─── EXCERPTED RECORDS

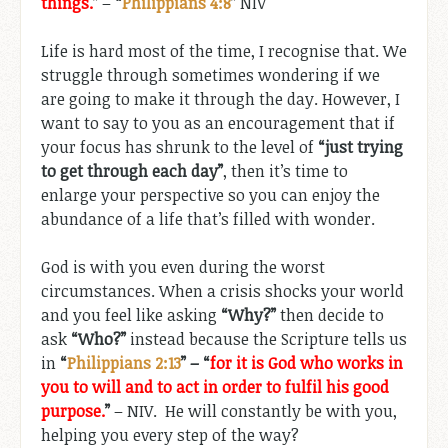
things.
”
–
“
Philippians 4:8
”
NIV
Life is hard most of the time, I recognise that. We
struggle through sometimes wondering if we
are going to make it through the day. However, I
want to say to you as an encouragement that if
your focus has shrunk to the level of
“just trying
to get through each day”
, then it’s time to
enlarge your perspective so you can enjoy the
abundance of a life that’s filled with wonder.
God is with you even during the worst
circumstances. When a crisis shocks your world
and you feel like asking
“Why?”
then decide to
ask
“Who?”
instead because the Scripture tells us
in
“
Philippians 2:13
” – “
for it is God who works in
you to will and to act in order to fulfil his good
purpose.
”
– NIV. He will constantly be with you,
helping you every step of the way?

──────

--- WORK ORDER ---
Go through the records above and copy each line where "will" is found.

--- WRITTEN RESPONSE ---
you to will and to act in order to fulfil his good
– NIV. He will constantly be with you,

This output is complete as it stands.